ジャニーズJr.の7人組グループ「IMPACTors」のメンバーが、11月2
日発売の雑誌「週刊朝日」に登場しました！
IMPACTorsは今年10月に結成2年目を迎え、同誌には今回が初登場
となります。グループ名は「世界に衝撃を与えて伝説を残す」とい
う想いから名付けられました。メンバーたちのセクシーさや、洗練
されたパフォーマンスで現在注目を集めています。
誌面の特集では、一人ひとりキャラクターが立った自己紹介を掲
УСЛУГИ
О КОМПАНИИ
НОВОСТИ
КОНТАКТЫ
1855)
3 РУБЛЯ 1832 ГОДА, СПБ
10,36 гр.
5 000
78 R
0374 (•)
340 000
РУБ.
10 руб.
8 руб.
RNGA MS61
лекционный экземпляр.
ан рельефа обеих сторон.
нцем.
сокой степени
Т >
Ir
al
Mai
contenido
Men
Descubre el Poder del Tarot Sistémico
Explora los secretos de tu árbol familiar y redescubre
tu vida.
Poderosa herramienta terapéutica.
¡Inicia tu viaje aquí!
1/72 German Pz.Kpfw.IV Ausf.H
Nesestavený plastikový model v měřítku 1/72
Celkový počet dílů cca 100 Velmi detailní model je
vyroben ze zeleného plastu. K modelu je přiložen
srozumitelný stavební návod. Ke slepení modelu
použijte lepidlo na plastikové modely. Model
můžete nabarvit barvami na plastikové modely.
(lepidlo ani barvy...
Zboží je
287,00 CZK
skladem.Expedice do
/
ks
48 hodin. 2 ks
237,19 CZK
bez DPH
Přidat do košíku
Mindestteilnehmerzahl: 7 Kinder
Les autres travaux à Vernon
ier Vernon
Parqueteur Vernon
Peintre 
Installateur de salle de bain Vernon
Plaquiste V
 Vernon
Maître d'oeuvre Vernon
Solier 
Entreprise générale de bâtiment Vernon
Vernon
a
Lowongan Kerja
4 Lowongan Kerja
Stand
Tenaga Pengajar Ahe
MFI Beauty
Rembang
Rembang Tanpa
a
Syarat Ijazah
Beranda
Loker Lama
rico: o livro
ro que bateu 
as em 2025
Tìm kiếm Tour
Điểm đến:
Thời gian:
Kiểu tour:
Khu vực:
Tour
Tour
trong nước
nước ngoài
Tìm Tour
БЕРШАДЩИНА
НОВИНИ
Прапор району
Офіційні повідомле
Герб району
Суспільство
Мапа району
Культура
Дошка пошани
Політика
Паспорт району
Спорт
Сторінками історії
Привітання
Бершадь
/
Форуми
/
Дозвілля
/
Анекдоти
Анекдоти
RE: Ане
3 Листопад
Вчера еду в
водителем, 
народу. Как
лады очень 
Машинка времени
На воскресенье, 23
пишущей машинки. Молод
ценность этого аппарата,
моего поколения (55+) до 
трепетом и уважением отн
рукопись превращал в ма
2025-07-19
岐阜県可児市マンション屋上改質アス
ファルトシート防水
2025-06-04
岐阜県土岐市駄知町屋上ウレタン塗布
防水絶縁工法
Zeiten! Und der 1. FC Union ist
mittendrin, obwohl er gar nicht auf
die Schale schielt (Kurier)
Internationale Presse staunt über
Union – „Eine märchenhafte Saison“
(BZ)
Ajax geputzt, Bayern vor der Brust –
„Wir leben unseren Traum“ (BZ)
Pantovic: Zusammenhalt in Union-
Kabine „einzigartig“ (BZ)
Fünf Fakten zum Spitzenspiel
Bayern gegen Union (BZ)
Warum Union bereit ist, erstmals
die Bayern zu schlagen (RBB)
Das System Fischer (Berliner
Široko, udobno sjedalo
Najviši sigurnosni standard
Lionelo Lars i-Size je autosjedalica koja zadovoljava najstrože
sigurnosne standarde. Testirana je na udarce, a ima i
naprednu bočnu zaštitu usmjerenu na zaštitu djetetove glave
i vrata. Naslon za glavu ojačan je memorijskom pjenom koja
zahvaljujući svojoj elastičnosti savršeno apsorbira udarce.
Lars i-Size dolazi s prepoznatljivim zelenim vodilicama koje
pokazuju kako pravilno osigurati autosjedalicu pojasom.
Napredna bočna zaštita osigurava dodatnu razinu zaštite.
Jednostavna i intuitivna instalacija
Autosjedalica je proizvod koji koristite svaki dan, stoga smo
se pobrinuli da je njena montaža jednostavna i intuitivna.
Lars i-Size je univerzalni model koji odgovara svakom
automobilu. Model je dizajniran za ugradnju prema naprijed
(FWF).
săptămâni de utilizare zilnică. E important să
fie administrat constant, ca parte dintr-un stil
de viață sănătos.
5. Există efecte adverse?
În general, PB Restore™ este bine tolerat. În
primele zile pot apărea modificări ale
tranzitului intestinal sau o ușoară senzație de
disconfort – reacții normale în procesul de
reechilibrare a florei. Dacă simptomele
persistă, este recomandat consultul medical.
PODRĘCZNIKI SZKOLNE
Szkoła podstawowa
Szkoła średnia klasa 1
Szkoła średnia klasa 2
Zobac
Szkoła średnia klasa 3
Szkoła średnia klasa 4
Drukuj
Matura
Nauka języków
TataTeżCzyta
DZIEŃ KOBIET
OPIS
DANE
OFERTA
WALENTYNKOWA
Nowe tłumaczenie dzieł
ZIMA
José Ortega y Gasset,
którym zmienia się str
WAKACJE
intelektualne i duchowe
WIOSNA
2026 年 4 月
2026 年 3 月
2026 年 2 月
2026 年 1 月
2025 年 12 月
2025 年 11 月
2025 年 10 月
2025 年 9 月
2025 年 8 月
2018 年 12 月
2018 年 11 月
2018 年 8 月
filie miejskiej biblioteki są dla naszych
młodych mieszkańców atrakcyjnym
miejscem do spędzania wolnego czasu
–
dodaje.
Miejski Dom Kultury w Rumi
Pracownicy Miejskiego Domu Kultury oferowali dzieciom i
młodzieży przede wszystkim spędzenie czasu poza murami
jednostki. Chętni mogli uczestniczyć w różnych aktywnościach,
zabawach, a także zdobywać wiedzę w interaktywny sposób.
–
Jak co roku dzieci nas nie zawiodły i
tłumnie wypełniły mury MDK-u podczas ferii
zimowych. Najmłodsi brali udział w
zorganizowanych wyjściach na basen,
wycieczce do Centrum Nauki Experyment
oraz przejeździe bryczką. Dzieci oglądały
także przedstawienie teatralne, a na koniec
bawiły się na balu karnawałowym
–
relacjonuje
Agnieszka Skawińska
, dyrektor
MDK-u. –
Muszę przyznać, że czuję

> _Assignment_: Lines above with "Vernon": state how many, nothing more.

> _Task output_: 8